WORK ITEM =
Repeat the stretch of entries below from the line with "nieco bardziej uważać, aby" through the line with "Każda platforma posiada swoje". Include both ends and add nothing.

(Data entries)
= Beginning of Section =
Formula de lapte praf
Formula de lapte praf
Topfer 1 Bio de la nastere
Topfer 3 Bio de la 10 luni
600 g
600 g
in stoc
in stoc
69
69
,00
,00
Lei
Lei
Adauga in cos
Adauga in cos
= End of Section =
= Beginning of Section =
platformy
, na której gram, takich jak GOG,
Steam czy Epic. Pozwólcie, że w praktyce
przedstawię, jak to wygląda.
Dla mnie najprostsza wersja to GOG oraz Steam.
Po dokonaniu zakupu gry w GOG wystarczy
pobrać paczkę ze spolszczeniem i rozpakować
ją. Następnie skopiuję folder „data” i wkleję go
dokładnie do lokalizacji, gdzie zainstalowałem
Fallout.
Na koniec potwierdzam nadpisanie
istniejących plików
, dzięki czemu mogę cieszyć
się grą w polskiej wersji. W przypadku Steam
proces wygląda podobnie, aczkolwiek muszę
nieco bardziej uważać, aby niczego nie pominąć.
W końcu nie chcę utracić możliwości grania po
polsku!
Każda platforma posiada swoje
= End of Section =
TASK SOLUTION =
nieco bardziej uważać, aby niczego nie pominąć.
W końcu nie chcę utracić możliwości grania po
polsku!
Każda platforma posiada swoje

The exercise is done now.